Teşekkür ederim. (CHP sıralarından alkışlar)

BAŞKAN - Maksat hâsıl olmuştur.

Teşekkür ederim.

İSMAİL BİLEN (Manisa) - Rakamları yanlış biliyorsun.

BAŞKAN - Sayın milletvekilleri, 12 nci maddeyi oylarınıza sunuyorum: Kabul edenler… Kabul etmeyenler… Madde kabul edilmiştir.

Birleşime 5 dakika ara veriyorum.

 

Kapanma Saati : 00.31


DOKUZUNCU OTURUM

Açılma Saati : 00.35

BAŞKAN : Başkanvekili İsmail ALPTEKİN

KÂTİP ÜYELER: Ahmet Gökhan SARIÇAM (Kırklareli), Ahmet KÜÇÜK (Çanakkale)

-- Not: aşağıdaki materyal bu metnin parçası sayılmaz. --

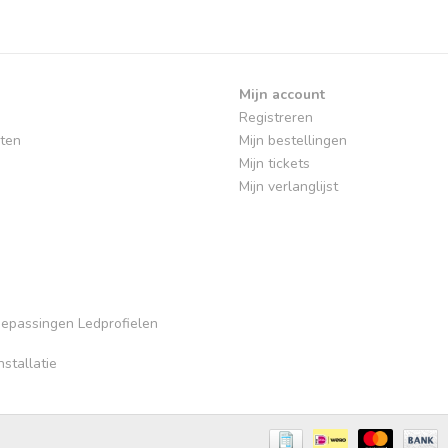
Mijn account
Registreren
ten
Mijn bestellingen
Mijn tickets
Mijn verlanglijst
Toepassingen Ledprofielen
stallatie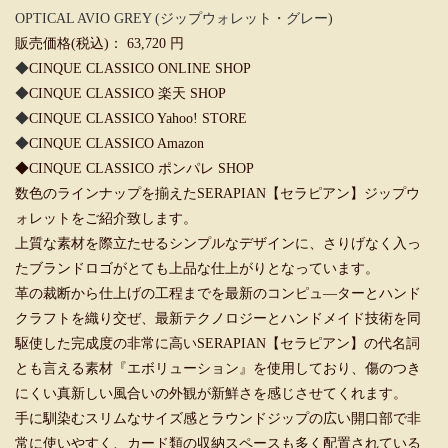
OPTICAL AVIO GREY (ジップウォレット・グレー)
販売価格(税込)： 63,720 円
◆
CINQUE CLASSICO ONLINE SHOP
◆
CINQUE CLASSICO 楽天 SHOP
◆
CINQUE CLASSICO Yahoo! STORE
◆
CINQUE CLASSICO Amazon
◆
CINQUE CLASSICO ポンパレ SHOP
数色のラインナップを揃えたSERAPIAN【セラピアン】ジップウ
ォレットをご紹介致します。
上質な素材を際立たせるシンプルなデザインに、さりげなく入っ
たブランドロゴがとても上品な仕上がりとなっています。
革の裁断から仕上げの工程までを最新のコンピュ―ターとハンド
クラフトを織り交ぜ、最新テクノロジーとハンドメイド技術を同
駆使した完成度の非常に高いSERAPIAN【セラピアン】の代名詞
とも言える素材『エボリューション』を使用しており、傷のつき
にくい真新しい風合いの外観が新鮮さを感じさせてくれます。
手に馴染むスリムなサイズ感とラウンドジップの広い開口部で非
常に使いやすく、カード類の収納スペースも多く配置されている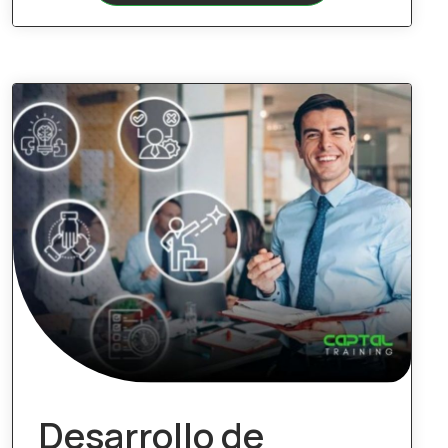
Desarrollo de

                               

BAŞKAN -Türkiye Büyük Millet Meclisinin 42 nci Birleşiminin Dokuzuncu Oturumunu açıyorum.

2006 Yılı Merkezî Yönetim Bütçe Kanunu Tasarısı ile 2004 Malî Yılı Kesinhesap Kanun Tasarılarının görüşmelerine kaldığımız yerden devam edeceğiz.

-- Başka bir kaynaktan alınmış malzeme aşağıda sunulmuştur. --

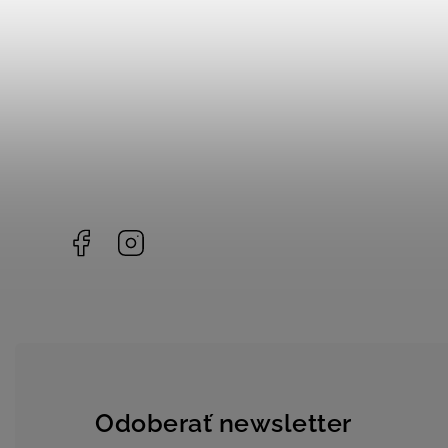
Facebook
Instagram
Odoberať newsletter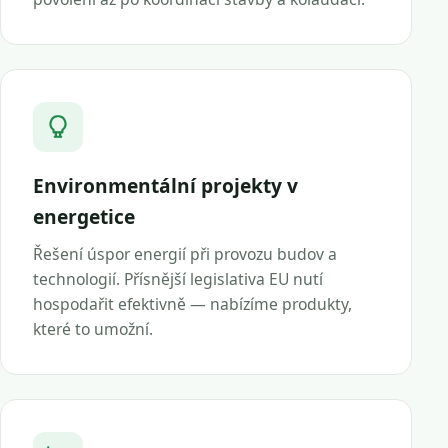
Environmentální projekty v
energetice
Řešení úspor energií při provozu budov a
technologií. Přísnější legislativa EU nutí
hospodařit efektivně — nabízíme produkty,
které to umožní.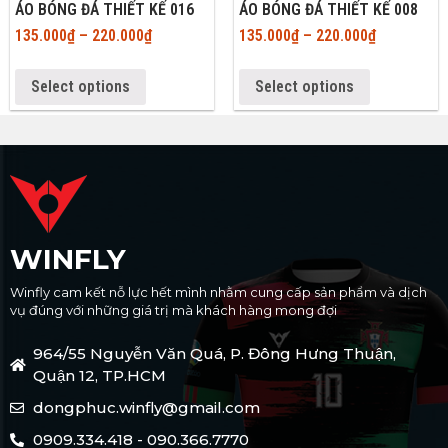
ÁO BÓNG ĐÁ THIẾT KẾ 016
ÁO BÓNG ĐÁ THIẾT KẾ 008
135.000
₫
–
220.000
₫
135.000
₫
–
220.000
₫
Select options
Select options
WINFLY
Winfly cam kết nỗ lực hết mình nhằm cung cấp sản phẩm và dịch
vụ đúng với những giá trị mà khách hàng mong đợi
964/55 Nguyễn Văn Quá, P. Đông Hưng Thuận,
Quận 12, TP.HCM
dongphuc.winfly@gmail.com
0909.334.418 - 090.366.7770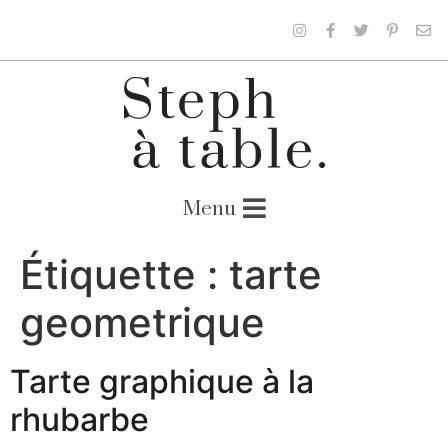
Étiquette :
tarte
geometrique
Tarte graphique à la
rhubarbe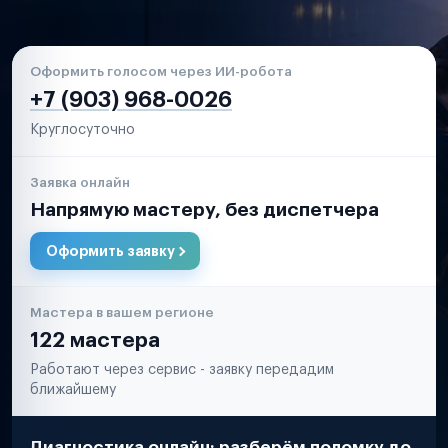
Оформить голосом через ИИ-робота
+7 (903) 968-0026
Круглосуточно
Заявка онлайн
Напрямую мастеру, без диспетчера
Оформить заявку
Мастера в вашем регионе
122 мастера
Работают через сервис - заявку передадим
ближайшему
Диагностика онлайн: разберём поломку до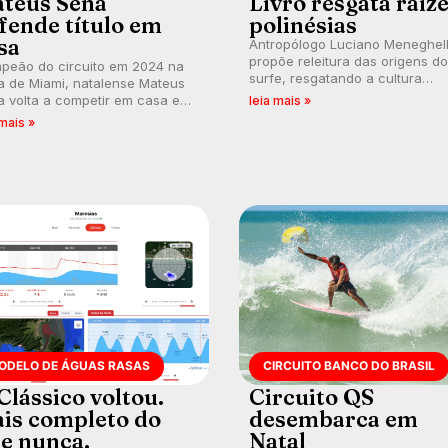
teus Sena
Livro resgata raíz
fende título em
polinésias
sa
Antropólogo Luciano Meneghel
propõe releitura das origens do
peão do circuito em 2024 na
surfe, resgatando a cultura
a de Miami, natalense Mateus
polinésia e questionando a vis
 volta a competir em casa em
leia mais »
ocidental que transformou a
ca de manter a hegemonia
 mais »
prática em esporte e indústria.
guar em etapa do Circuito
o do Brasil.
ODELO DE ÁGUAS RASAS
CIRCUITO BANCO DO BRASIL
Clássico voltou.
Circuito QS
is completo do
desembarca em
e nunca.
Natal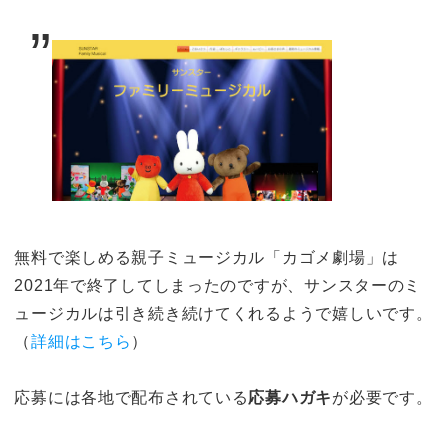
無料で楽しめる親子ミュージカル「カゴメ劇場」は
2021年で終了してしまったのですが、サンスターのミ
ュージカルは引き続き続けてくれるようで嬉しいです。
（
詳細はこちら
）
応募には各地で配布されている
応募ハガキ
が必要です。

IV.- KANUN TASARI VE TEKLİFLERİ İLE KOMİSYONLARDAN

GELEN DİĞER İŞLER (Devam)

1.- 2006 Yılı Merkezî Yönetim Bütçe Kanunu Tasarısı ve Plan ve Bütçe Komisyonu Raporu (1/1119) (S. Sayısı: 1028) (Devam)

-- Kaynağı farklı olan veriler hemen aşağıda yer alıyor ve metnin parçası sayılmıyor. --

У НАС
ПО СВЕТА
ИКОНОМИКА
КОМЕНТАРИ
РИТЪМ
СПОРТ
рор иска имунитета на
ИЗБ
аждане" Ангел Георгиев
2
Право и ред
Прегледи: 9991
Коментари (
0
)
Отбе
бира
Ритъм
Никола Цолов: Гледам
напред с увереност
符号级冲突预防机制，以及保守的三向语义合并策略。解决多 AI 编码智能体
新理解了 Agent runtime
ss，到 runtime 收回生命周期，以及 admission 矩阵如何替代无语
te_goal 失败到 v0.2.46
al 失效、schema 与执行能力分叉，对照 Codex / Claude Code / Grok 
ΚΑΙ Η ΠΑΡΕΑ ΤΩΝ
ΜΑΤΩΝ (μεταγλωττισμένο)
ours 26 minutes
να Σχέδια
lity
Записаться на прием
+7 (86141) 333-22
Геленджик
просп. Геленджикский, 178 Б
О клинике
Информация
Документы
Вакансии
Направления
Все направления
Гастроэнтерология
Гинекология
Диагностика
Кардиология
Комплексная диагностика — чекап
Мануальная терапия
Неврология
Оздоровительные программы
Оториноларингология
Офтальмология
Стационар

2.- 2004 Mali Yılı Genel Bütçeye Dahil Dairelerin Kesinhesaplarına Ait Genel Uygunluk Bildiriminin Sunulduğuna İlişkin Sayıştay Başkanlığı Tezkeresi ile 2004 Malî Yılı Kesinhesap  Kanunu Tasarısı  ve  Plan ve  Bütçe Komisyonu  Raporu ( 1/1084, 3/907)  (S. Sayısı: 1029) (Devam)

3.- 2004 Malî Yılı Katma Bütçeye Dahil İdarelerin Kesinhesaplarına Ait Genel Uygunluk Bildiriminin Sunulduğuna İlişkin Sayıştay Başkanlığı Tezkeresi ile 2004 Malî Yılı Katma Bütçeli İdareler Kesinhesap Kanunu Tasarısı ve Plan ve Bütçe Komisyonu Raporu (1/1085, 3/908) (S. Sayısı: 1030) (Devam)

BAŞKAN - Komisyon?..Yok. 

Hükümet?..Yok.

Ertelenmiştir.

2006 Yılı Merkezî Yönetim Bütçe Kanunu Tasarısı ile 2004 Malî Yılı Kesinhesap Kanun Tasarılarının maddelerinin görüşmelerine devam etmek, bütçenin tümü üzerindeki son konuşmaları ve her üç tasarının açıkoylamalarını yapmak için 26 Aralık 2005 Pazartesi günü saat 11.00'de toplanmak üzere birleşimi kapatıyorum.